Ruth Scurr

Snobbery in the garden: U and non-U borders

When Richard Sudell began promoting pyracantha, hanging baskets and crazy paving in the 1920s, the backlash from the gardening elite was vicious and immediate

The yellow-and-orange-striped rose Rainbow Niagara – the sort of hybrid tea anathema to the gardening elite. [Getty Images] 
issue 20 July 2024

Richard Sudell is the forgotten hero of the gardening revolution in Britain between the first and second world wars. A Quaker, born in Lancashire in 1892, the son of a straw and hay dealer, he left school at 14 and became a gardener, worked at Kew, then went to prison as a conscientious objector in 1916. On furlough from his first prison sentence, he worked with the Vacant Land Cultivation Society to help create allotments for London’s poor.
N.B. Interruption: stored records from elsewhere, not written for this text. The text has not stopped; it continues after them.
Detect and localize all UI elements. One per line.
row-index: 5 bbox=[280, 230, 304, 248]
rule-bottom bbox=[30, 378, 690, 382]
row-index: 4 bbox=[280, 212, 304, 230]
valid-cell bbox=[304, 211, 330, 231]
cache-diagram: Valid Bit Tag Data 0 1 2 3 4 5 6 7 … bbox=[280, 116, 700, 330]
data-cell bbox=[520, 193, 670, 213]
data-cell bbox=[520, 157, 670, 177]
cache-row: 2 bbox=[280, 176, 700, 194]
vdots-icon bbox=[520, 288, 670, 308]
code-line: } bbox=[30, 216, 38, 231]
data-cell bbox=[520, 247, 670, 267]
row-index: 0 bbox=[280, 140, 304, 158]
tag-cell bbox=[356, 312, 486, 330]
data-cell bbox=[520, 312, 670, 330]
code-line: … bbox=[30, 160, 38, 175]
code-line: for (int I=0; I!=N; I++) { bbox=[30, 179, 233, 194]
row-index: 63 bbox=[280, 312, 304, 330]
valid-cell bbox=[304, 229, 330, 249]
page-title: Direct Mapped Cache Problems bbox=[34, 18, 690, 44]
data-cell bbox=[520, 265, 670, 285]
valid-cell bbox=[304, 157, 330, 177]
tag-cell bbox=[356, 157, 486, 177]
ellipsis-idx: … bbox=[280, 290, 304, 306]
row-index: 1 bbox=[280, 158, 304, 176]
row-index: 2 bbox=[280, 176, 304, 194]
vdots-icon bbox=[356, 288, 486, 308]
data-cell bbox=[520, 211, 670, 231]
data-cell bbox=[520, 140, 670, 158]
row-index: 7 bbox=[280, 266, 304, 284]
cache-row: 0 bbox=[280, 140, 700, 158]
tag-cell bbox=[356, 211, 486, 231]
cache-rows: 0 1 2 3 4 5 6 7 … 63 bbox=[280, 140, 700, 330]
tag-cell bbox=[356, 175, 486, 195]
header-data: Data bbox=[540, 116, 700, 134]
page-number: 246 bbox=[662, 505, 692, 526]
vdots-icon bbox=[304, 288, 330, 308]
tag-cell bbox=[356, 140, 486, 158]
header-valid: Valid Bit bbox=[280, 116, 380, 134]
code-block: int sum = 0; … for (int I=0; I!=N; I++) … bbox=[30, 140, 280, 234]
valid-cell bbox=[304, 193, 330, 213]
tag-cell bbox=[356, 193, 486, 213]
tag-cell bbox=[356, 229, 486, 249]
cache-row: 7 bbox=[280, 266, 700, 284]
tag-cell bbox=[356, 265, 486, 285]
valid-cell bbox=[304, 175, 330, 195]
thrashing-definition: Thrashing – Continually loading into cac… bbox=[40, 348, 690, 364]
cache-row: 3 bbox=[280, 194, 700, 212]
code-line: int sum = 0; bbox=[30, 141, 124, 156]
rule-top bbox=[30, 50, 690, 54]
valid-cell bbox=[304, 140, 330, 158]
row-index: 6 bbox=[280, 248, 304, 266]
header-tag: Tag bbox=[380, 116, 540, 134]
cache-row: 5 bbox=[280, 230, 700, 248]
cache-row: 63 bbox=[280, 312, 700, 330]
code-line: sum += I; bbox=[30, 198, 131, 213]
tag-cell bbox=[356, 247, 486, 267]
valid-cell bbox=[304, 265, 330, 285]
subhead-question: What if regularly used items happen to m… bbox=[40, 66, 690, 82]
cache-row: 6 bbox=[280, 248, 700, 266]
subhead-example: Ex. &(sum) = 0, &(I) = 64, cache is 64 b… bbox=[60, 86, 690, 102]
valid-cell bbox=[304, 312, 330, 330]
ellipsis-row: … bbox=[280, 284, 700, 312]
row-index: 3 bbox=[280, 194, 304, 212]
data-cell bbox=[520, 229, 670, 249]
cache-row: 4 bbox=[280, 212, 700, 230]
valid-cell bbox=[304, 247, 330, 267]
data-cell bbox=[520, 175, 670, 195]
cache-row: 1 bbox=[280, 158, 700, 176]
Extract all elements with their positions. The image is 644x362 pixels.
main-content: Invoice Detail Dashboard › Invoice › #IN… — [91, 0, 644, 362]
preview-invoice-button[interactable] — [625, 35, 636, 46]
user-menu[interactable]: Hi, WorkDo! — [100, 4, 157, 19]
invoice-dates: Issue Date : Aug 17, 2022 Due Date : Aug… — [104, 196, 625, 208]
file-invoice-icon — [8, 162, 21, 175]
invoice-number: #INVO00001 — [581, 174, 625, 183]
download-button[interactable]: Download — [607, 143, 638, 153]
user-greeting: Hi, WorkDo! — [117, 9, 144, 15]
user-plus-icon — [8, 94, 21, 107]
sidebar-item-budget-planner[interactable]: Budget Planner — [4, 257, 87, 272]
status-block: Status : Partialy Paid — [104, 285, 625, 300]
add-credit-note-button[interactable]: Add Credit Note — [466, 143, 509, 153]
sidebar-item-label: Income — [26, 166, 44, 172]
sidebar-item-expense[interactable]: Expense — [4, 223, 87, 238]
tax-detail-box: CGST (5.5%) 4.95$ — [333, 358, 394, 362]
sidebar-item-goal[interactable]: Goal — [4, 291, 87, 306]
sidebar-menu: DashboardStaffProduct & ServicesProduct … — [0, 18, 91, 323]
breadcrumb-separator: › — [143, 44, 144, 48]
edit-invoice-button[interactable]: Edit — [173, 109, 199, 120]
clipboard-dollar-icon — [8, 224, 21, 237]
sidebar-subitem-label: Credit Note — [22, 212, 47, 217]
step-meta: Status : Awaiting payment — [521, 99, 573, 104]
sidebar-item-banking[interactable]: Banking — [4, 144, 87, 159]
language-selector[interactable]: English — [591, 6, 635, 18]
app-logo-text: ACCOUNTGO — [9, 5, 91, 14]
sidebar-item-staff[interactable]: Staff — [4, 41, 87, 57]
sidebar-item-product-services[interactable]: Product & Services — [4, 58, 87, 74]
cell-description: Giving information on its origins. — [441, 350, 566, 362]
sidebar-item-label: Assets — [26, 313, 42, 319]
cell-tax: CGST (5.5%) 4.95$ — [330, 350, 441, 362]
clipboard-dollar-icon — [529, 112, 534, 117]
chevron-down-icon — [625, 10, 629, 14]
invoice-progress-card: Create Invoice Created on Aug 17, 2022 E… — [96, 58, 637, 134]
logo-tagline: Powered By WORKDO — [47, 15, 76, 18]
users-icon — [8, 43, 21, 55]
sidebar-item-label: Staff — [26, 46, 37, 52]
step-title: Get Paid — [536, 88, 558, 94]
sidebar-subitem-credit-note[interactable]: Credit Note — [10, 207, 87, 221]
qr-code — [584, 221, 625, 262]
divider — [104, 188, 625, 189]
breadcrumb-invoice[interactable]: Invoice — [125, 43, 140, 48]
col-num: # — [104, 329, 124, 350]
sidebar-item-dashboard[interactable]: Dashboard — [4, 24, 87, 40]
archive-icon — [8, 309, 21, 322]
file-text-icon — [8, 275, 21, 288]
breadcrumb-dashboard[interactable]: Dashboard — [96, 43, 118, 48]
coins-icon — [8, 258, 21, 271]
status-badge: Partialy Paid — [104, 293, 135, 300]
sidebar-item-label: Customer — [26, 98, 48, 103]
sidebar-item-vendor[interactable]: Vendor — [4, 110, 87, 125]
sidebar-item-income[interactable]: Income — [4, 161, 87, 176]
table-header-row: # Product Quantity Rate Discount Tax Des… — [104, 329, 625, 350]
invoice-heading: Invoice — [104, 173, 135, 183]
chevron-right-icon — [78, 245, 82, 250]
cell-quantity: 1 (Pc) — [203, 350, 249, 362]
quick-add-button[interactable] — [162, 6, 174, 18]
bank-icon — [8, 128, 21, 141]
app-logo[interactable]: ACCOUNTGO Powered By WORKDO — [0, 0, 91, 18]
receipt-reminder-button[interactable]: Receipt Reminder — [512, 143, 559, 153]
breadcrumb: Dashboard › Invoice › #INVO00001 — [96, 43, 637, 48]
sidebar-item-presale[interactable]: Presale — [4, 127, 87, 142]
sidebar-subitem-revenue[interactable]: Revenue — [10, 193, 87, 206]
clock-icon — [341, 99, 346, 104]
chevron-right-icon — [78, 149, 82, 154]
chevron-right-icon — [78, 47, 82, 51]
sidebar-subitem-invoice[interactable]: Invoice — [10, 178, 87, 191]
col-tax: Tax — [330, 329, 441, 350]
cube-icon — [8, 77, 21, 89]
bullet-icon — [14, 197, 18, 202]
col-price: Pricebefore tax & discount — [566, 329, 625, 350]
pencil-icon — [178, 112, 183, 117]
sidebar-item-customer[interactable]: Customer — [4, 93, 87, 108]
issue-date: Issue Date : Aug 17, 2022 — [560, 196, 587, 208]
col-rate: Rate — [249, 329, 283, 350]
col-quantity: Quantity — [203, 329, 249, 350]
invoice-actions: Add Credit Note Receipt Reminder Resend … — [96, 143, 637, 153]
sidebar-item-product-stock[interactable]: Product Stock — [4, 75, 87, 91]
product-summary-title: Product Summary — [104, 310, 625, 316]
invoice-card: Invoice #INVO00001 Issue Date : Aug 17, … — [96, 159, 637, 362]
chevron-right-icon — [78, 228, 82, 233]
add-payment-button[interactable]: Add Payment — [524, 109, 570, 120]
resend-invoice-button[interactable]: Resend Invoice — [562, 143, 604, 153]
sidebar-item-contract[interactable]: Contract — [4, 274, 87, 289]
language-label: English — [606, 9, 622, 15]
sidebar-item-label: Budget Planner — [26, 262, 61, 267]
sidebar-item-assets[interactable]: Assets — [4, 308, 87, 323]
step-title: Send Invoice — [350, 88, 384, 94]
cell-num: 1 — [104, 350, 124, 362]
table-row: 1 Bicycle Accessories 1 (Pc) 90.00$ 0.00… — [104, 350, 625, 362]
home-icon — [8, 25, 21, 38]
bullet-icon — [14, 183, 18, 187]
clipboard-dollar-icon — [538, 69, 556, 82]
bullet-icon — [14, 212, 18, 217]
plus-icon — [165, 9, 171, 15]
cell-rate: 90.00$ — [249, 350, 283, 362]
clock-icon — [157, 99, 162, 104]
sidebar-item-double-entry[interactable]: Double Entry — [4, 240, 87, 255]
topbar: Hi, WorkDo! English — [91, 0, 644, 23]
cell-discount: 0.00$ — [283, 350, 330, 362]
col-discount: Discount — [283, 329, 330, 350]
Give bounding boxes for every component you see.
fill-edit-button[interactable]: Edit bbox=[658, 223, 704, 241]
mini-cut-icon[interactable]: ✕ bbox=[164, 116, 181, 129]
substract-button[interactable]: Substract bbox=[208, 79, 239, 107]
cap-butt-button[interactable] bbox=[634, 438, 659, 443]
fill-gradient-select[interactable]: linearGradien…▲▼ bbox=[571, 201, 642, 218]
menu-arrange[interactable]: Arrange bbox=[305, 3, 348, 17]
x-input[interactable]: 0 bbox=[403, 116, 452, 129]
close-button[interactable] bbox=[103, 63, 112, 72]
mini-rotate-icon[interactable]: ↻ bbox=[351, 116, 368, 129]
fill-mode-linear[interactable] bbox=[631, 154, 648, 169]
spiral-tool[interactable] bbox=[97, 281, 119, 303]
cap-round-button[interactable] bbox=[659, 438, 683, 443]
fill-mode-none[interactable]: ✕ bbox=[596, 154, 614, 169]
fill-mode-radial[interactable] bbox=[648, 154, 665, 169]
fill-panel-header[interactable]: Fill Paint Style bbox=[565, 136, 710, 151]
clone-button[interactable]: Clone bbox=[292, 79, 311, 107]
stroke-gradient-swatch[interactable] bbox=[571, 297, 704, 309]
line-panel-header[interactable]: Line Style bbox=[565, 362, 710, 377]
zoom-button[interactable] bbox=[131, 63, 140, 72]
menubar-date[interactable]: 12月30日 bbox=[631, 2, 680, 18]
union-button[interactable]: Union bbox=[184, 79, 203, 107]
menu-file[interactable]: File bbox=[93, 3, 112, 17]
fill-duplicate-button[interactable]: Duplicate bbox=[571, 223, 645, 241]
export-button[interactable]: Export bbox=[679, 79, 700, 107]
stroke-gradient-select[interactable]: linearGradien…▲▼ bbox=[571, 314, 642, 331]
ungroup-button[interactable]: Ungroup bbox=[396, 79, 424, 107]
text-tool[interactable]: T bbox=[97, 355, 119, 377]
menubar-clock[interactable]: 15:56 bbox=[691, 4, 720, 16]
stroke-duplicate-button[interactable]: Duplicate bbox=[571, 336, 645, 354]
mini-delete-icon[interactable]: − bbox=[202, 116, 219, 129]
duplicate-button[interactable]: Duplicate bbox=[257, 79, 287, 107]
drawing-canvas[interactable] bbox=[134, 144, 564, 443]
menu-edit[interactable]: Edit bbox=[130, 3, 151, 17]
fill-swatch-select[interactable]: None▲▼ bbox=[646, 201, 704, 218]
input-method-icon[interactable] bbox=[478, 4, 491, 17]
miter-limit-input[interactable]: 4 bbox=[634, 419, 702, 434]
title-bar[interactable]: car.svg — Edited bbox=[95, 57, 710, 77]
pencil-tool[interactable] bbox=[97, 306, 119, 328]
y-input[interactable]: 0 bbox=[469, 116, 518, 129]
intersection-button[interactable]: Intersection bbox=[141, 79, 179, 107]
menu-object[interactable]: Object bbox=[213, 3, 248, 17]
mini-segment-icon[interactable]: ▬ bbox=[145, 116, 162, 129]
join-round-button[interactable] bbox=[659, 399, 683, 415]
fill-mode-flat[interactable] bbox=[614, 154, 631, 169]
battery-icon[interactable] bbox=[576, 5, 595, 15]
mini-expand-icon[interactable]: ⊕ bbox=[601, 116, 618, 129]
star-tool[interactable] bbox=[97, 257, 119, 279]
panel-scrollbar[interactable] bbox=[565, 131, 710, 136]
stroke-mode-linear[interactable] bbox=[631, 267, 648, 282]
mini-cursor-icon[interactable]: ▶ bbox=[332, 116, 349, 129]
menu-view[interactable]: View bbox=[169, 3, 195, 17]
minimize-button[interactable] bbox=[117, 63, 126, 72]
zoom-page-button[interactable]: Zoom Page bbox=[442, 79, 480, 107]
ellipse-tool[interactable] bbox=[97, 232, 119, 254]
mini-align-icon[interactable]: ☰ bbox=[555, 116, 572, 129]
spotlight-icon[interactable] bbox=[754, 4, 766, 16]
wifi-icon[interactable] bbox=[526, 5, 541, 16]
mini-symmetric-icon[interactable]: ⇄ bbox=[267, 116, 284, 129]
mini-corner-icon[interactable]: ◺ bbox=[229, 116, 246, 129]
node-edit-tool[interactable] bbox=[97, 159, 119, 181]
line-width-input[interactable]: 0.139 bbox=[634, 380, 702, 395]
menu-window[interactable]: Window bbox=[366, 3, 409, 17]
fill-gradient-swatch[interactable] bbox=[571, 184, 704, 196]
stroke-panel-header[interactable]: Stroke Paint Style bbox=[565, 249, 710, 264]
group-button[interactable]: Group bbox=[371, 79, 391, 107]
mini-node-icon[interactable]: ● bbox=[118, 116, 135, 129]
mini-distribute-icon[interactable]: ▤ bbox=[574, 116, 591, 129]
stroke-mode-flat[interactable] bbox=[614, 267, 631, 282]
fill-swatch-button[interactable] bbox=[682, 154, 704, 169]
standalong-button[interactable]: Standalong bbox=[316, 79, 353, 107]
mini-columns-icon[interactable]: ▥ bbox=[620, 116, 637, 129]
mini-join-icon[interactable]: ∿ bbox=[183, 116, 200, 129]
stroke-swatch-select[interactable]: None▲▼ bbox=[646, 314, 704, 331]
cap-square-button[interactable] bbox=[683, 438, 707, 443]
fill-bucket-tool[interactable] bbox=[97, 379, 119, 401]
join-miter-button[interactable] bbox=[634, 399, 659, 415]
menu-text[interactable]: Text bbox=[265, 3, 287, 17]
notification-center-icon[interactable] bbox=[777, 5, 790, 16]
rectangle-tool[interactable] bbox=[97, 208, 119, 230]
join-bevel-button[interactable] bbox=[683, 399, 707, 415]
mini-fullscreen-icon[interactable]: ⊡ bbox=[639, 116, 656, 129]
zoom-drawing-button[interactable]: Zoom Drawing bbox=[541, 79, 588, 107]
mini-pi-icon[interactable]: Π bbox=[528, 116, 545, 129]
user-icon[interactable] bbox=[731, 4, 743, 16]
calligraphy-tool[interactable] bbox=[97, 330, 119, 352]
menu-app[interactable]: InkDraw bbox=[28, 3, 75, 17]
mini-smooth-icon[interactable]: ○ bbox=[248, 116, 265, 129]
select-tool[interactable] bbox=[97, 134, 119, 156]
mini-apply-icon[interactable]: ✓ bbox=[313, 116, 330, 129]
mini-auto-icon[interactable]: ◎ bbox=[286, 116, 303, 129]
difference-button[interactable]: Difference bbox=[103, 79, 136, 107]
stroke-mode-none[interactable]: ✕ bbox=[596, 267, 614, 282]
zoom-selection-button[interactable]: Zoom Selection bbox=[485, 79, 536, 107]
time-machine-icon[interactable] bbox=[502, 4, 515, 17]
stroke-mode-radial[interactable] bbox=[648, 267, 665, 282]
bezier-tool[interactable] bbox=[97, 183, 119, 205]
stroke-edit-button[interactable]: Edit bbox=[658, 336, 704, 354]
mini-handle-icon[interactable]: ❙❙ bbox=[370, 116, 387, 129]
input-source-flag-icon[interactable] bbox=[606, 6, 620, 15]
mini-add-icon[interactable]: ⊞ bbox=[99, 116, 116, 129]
When the first world war ended, he moved to Roehampton with his first wife. There he began writing a monthly gardening column in the Roehampton Estate Gazette advising his neighbours, most of whom had never had a garden before, on how to ‘beautify’ the debris-strewn patches of mud outside their new front and back doors. His columns were drawn together in his first book, The Town Gardening Handbook (1924), aimed at promoting horticulture throughout London County Council’s innovative housing estates.

‘Vegetable rats!’, Humphrey Brooke screamed at some neatly pruned yellow roses in a suburban front garden

A Sudell-inspired garden was structured, full of bright colour and labour-saving. It was not ‘a gardener’s garden’, where children, animals and games were taboo, but a small, practical space, easily maintained at weekends. Sudell recommended pyracantha, hanging baskets, manicured lawns, tea roses and pansies; he was also an advocate of crazy paving and suggested paths should be straight, so that washing could be dried alongside them. The estate tenants lived under permanent threat of eviction:

In those days if your garden was not up to scratch, the superintendent in his bowler hat, striped trousers and umbrella – the treatment – would knock on your door and give you a fortnight to put it right. If not, goodbye. 

Michael Gilson’s Behind the Privet Hedge combines biography and social history to resurrect Sudell’s contribution to the ‘beautification’ of Britain.